▶ [THE TASK] Using the records below, copy every line that holds the string "target".

▶ [Stored data entries]
☆ ☆ ☆ ☆
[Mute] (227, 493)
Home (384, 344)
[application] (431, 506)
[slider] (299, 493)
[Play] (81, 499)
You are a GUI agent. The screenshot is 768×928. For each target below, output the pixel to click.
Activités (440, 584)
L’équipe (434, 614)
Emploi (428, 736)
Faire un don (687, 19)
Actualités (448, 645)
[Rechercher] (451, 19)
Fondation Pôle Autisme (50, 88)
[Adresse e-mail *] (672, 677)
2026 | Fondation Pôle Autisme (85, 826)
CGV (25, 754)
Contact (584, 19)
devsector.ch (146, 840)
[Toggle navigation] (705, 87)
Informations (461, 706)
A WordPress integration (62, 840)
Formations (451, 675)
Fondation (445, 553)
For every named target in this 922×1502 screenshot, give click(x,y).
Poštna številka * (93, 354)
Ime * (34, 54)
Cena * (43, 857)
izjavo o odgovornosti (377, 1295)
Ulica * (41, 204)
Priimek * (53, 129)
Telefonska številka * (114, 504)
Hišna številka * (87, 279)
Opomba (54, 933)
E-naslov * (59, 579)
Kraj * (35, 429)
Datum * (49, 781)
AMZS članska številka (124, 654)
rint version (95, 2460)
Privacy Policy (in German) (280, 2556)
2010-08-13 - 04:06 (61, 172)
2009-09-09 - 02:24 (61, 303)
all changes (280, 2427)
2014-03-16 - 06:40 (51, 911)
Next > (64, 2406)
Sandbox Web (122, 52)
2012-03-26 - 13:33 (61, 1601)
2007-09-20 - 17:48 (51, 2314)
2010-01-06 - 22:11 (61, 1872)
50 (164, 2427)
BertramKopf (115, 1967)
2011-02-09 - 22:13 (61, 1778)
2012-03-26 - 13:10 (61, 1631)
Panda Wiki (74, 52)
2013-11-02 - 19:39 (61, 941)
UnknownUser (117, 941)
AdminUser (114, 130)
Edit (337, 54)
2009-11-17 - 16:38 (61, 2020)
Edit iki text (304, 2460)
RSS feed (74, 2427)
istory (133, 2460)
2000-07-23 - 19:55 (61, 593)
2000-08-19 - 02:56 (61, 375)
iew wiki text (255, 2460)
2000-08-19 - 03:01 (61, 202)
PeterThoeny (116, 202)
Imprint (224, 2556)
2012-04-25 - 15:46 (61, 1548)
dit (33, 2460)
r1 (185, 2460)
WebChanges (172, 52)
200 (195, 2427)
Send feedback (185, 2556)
☆ ☆ ☆ ☆
▶ [WRITTEN RESPONSE]
You are a GUI agent. The screenshot is 768×928. For each target below, output the pixel to click.
For every named target in this 922×1502 screenshot, give click(x,y).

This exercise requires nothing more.